Original ‘Crossover?’ Popular Ballad-Tunes as Art-Music for Viols in Seventeenth-Century England – Dissertation by Phillip W. Serna

ABSTRACT

The modern concept of musical ‘crossover’ or ‘fusion’ often entails a combination or juxtaposition of evidently incongruous styles, performance techniques and repertoire. ‘Crossover,’ as a concept, is dependent on arbitrary and non-musical definitions, labels and divisions which might not naturally exist. It implies boundaries between performance media, styles, and dissemination of music. For the Early Music scholar and performer, this artifice lies
predominantly between printed musical sources and oral musical traditions. Early Music performers and scholars have always been able to acquire knowledge about performance practice from manuscripts, treatises, diaries and court records. In order to craft compelling and better informed performances, scholars and performers now look to living oral traditions. Performers are exploring intersections between the oral and print music traditions of Europe, between European and Sephardic music, and between European and music of indigenous peoples with Western music during the Spanish colonial period. From medieval performers looking to the traditions of Persia, Morocco and Turkey, to explorations of Chinese music to inform repertoire from the period of Marco Polo’s explorations, early musicians are exploring more repertoire than ever before. This concept of ‘crossover’ between Early Music performance and oral performance traditions is not an exclusively modern phenomenon. An under explored intersection between orally transmitted music and art-music exists involving popular music, dance music, ballad-tunes and the instrumental compositions for lyra-viol and viol consort in seventeenth-century England.
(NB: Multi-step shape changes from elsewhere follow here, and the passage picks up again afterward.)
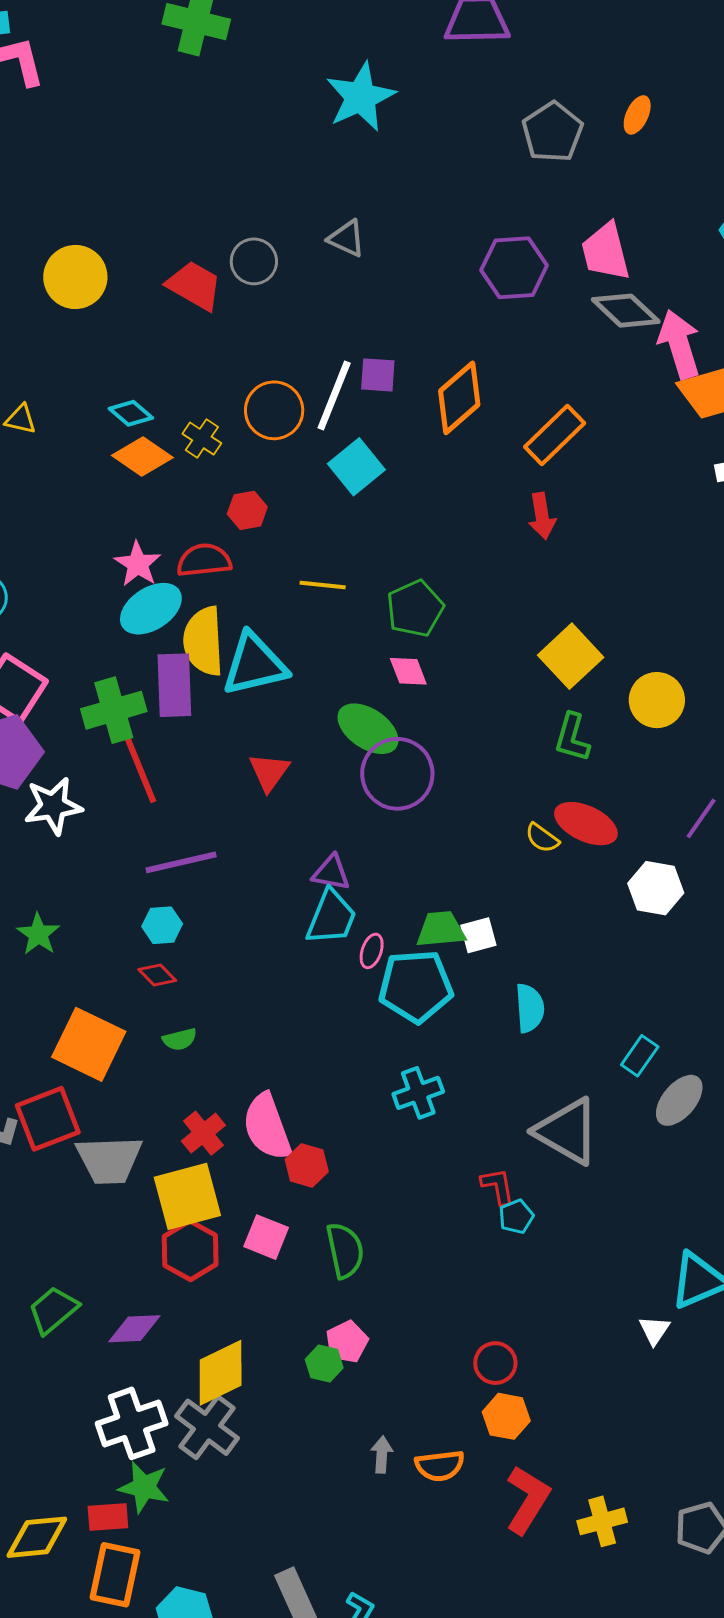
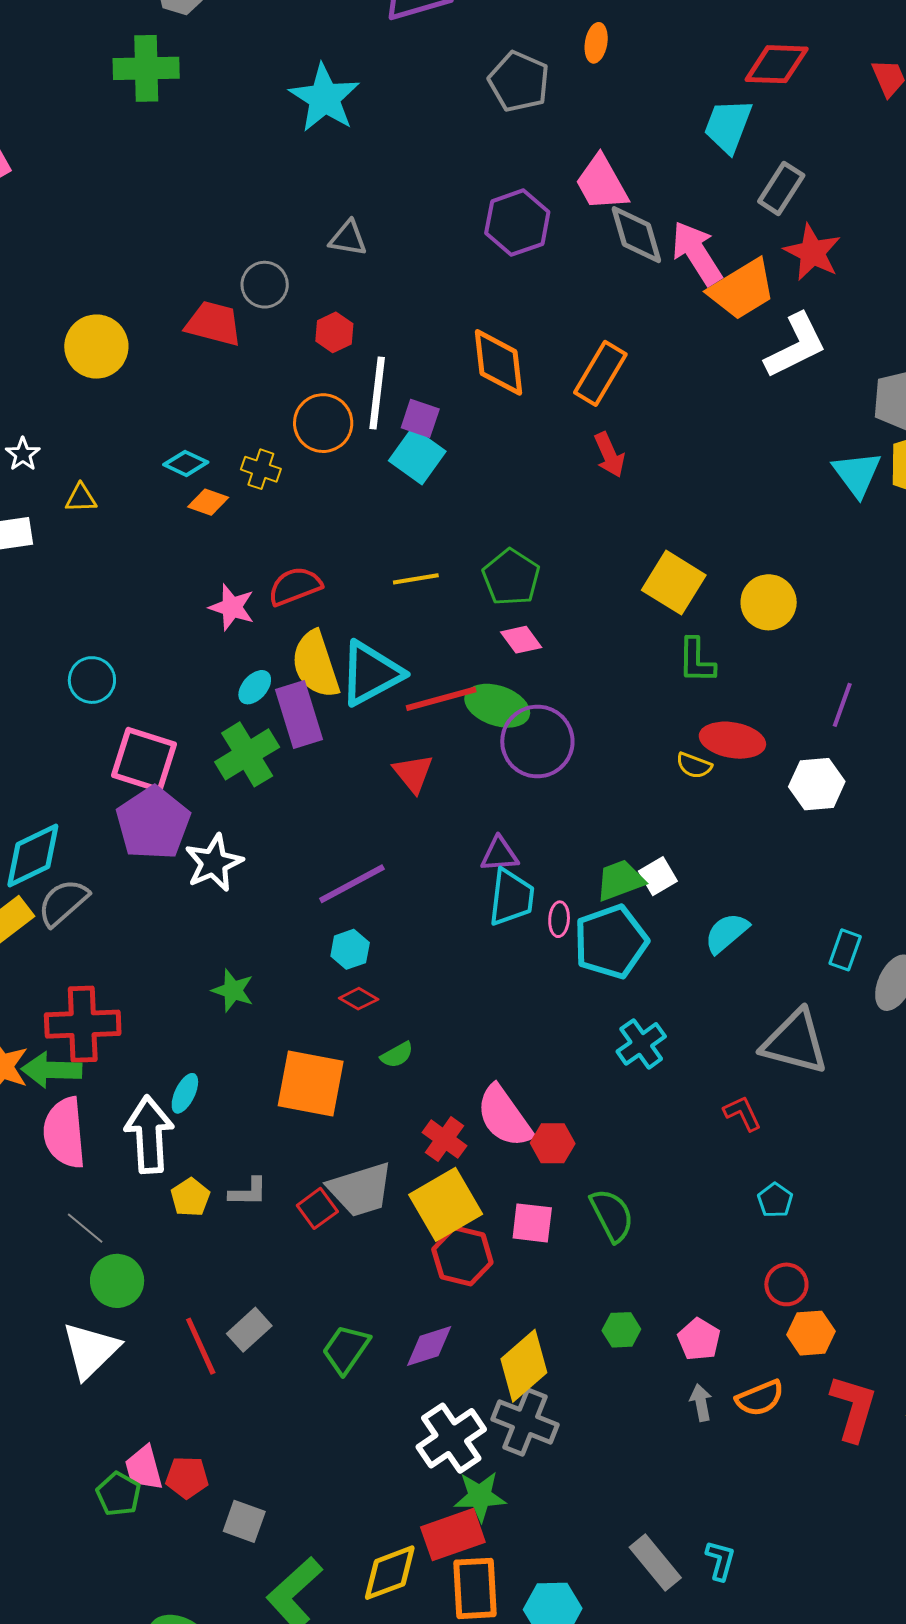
gray diamond: (626, 311) -> (636, 235), turned 46
purple square: (378, 375) -> (420, 418), moved, turned 30
orange diamond: (459, 398) -> (499, 362), turned -40
orange diamond: (142, 457) -> (208, 502), size x0.7
red hexagon: (247, 510) -> (334, 332), moved
cyan ellipse: (151, 609) -> (255, 687), moved, size x0.6
red line: (140, 769) -> (441, 699), moved, turned -68
cyan semicircle: (530, 1008) -> (727, 933), turned -111
red square: (48, 1119) -> (317, 1208), moved, size x0.6
cyan pentagon: (516, 1217) -> (775, 1200), moved
pink pentagon: (347, 1342) -> (699, 1339), moved
red rectangle: (108, 1517) -> (453, 1535), size x1.5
This lecture will explore the dissemination of ballad tunes through the medium of the British Broadside Ballad, as well as through instrumental music in the form of solo literature for the lyra-viol and chamber music for viol consort. Regarding instrumental settings of ballad-tunes for viol, selected ballad-tunes to be examined include Bonny Sweet Robin (Robin is the Greenwood Gone), Daphne, Fortune My Foe, Go from My Window and Walsingham. Lyra-viol sources containing ballad-tune settings to be examined include John Playford’s Musick’s Recreation on the Viol, Lyra-Way, as well as sources for viol in manuscript form, specifically the Manchester
Lyra-Viol Manuscript (c1660).

Additionally, this document will include two transcriptions, adapted specifically for this lecture-project: Jan Pieterszoon Sweelinck’s Engelsche Fortuyn (Fortune My Foe) and Onder een Linde Groen (All in a Garden Green) for Viol Consort. Jan Pieterszoon Sweelinck (c1562-1621) was a Dutch composer and organist who was influenced by English composers for virginal like Dr. John Bull (c1562-1628), particularly in regards to the variation forms employed with ballad melodies.